Task to complete:
Where does the string "эксп" occur in the records? Copy each line that holds it.

Material shown:
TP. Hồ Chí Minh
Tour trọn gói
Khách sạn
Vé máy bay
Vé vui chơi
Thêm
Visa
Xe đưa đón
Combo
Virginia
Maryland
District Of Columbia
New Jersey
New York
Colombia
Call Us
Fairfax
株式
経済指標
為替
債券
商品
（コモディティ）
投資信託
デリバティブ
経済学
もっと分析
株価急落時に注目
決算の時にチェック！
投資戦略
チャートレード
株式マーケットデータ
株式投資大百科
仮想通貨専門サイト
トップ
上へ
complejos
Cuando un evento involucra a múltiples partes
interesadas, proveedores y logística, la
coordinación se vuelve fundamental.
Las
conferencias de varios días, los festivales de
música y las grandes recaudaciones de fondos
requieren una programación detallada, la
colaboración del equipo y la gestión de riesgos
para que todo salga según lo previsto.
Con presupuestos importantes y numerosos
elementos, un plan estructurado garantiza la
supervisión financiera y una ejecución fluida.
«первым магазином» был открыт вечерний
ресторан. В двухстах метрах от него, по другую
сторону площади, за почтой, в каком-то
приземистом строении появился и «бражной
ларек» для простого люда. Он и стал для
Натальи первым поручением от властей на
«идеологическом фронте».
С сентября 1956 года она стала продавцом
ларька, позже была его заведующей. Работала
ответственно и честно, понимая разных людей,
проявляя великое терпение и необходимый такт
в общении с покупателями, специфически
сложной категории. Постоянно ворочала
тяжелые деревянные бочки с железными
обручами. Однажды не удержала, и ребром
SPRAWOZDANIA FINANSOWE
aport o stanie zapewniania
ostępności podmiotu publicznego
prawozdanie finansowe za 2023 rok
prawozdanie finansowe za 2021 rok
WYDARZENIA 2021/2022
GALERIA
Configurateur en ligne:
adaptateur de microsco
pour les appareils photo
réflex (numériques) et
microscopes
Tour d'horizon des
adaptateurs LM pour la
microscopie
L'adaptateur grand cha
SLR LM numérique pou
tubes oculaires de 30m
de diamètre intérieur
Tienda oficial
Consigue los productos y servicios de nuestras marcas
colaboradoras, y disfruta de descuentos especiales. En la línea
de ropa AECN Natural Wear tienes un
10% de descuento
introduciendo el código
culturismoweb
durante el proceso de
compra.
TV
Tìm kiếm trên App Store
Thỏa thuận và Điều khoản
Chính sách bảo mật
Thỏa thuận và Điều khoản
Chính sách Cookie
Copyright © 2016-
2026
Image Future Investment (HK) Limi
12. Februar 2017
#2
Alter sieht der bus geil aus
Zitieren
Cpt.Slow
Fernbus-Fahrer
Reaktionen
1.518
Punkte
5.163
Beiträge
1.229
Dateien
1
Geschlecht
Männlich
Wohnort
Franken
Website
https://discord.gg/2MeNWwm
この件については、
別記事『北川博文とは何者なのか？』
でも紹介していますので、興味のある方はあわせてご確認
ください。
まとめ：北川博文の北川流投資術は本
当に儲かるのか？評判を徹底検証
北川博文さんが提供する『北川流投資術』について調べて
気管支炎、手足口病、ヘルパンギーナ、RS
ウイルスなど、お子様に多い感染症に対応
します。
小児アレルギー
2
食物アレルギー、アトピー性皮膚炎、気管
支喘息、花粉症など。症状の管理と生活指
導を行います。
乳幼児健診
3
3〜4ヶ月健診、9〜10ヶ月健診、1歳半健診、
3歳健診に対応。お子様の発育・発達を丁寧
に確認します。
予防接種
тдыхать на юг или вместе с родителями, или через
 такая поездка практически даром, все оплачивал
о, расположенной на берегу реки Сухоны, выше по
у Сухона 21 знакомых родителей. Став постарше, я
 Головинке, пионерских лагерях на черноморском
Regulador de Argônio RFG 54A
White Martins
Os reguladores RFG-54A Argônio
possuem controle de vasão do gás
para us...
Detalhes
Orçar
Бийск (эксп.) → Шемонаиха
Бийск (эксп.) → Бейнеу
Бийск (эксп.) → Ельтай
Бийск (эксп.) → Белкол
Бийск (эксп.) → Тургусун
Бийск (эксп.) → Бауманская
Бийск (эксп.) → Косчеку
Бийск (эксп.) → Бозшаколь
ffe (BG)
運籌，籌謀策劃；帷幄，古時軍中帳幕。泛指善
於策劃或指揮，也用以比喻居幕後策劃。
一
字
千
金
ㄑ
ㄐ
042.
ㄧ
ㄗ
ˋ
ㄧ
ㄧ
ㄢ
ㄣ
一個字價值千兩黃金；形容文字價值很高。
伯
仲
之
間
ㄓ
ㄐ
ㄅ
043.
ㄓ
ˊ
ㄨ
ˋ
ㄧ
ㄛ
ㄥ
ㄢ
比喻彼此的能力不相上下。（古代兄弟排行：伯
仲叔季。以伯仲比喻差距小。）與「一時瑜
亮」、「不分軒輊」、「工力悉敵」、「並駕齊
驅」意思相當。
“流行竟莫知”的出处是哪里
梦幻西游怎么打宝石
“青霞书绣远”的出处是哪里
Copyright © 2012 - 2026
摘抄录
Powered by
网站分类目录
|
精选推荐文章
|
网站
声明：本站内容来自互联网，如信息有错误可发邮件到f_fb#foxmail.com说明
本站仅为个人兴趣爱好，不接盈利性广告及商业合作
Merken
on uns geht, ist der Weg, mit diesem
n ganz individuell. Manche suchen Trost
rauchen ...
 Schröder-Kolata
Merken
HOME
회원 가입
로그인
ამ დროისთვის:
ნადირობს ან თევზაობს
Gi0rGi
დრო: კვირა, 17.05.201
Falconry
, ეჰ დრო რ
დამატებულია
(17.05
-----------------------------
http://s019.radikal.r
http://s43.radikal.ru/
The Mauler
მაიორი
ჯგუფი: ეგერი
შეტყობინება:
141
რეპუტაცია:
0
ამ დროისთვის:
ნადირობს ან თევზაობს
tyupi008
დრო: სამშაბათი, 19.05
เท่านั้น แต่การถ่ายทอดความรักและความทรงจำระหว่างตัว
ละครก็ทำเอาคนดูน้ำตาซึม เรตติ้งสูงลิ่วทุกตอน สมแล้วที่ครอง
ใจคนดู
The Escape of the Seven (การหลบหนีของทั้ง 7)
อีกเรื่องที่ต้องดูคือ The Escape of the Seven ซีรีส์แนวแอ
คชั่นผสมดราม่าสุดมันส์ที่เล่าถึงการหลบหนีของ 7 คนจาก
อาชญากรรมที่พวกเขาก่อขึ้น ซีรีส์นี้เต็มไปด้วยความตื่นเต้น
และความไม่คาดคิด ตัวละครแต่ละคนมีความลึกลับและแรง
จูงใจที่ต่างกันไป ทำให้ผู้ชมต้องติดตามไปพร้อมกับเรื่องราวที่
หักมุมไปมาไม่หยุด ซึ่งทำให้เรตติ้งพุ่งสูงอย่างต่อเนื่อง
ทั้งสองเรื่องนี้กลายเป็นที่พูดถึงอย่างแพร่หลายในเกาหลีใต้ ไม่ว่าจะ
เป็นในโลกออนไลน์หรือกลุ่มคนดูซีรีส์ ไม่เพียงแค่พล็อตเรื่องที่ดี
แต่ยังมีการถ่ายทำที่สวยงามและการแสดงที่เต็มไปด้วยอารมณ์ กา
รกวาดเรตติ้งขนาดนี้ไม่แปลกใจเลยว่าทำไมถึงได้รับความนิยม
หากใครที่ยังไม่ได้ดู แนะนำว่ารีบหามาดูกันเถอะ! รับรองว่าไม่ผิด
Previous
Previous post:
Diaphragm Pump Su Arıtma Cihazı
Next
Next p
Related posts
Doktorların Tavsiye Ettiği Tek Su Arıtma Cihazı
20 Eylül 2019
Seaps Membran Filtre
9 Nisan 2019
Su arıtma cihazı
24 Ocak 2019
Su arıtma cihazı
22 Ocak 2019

Exercise answer:
Бийск (эксп.) → Шемонаиха
Бийск (эксп.) → Бейнеу
Бийск (эксп.) → Ельтай
Бийск (эксп.) → Белкол
Бийск (эксп.) → Тургусун
Бийск (эксп.) → Бауманская
Бийск (эксп.) → Косчеку
Бийск (эксп.) → Бозшаколь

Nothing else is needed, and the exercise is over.